For some time I have been an individual member of the Orthodox Union, reading their quarterly magazine, learning some weekly Torah in cyberspace from their Executive Director Emeritus, looking for the U in a circle on the products I purchase.  They have a problem that a mainstream orthodox community in Wilmington could help remedy.  Hard financial times have hit their community in the big metropolitan areas, including New York.  It has created a new class of poor, people who were used to having stable ample incomes but no longer do.  In the meantime, two of the central New York means of employment, the banks and the law firms have created important niches in Delaware with a certain amount of stability and prosperity.  The challenge would be to develop Jewish institutions here, which already exist in a Philadelphia commuting distance, so that these people displaced in New York can comfortably relocate their families here.  For millenia Jews have relocated to take advantage of economic opportunities, from the traders who found their way to central Asia and India to the oldest Jewish community in continuous existence in Rome to our current vibrant and prosperous populations in America's largest cities.  The economic opportunity inspired pioneers, the needed institutions followed.  That same process continues now.  The President and Executive Director of the OU have each written in their Jewish Action Magazine and spoken in public platforms how they have traveled across America to small communities that maintain a loyal commitment to Orthodox mainstream practice amid its local challenges, though not engaging in one-upmanship with what they find around them.
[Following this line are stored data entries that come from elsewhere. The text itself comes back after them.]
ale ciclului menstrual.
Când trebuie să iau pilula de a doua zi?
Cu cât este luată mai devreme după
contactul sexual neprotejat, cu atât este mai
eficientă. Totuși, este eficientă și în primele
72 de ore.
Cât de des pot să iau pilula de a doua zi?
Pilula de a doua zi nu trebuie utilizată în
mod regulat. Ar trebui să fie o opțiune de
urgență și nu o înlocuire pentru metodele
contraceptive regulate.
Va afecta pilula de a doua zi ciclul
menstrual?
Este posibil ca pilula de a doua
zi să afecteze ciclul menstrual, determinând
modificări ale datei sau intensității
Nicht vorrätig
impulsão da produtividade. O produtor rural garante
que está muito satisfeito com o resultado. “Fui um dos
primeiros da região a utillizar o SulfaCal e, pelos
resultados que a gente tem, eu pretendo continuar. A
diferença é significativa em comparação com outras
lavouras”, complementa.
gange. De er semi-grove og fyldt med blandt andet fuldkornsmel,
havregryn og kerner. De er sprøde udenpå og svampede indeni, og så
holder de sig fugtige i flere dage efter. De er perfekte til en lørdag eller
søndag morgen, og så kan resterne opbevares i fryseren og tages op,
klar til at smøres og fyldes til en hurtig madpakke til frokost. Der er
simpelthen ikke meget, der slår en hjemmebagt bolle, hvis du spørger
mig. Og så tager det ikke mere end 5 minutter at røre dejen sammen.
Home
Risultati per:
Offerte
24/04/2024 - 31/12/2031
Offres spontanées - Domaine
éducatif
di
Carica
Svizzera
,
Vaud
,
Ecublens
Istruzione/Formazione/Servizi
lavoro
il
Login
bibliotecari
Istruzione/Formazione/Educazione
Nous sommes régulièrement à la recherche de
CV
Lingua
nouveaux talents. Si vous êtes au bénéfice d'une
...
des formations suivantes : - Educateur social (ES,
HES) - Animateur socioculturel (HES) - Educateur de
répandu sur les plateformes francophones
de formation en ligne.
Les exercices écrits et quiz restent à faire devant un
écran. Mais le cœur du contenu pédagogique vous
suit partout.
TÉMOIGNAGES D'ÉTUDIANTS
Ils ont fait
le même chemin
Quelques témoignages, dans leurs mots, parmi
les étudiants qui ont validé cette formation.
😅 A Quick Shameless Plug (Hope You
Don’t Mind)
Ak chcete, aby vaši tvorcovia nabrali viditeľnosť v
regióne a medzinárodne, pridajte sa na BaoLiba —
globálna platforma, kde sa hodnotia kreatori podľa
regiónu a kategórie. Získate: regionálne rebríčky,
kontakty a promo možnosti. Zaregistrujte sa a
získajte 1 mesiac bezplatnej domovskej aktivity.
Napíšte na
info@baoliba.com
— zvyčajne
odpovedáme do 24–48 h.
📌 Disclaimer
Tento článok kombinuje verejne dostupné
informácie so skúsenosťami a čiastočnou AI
But instead of real orthodoxy, we had a therapeutic trial of the trappings of orthodoxy without its essence.  A self-appointed Bulshitzer Rebbe who not only had the hat with the biggest brim, but the biggest head to fit inside, as its champion.  Its banner was never how we can enable people but how we can rid ourselves of the inferiors at AKSE whose rabbi made decisions we did not like.  Anyone who has ever been immersed in real orthodox Judaism would pick this out as selective nursing of grudges more than creation of the something sufficiently inviting to become a destination in its own right.  Derech Eretz Kadmah L'Torah.

Maybe there will be a place for OU style Judaism beyond the Chabad Shaliach who has advanced Judaism in my area in the proper way.  there is certainly a public benefit to be derived, whether through modification of what exists now at AKSE, Shop-Rite, Federation and Einstein or creation of a more separate form of loyal opposition that maintains a level of Derech Eretz far ahead of what came across from the current communications.  I think the OU has a stake in supporting the real thing and will when begun in the proper spirit.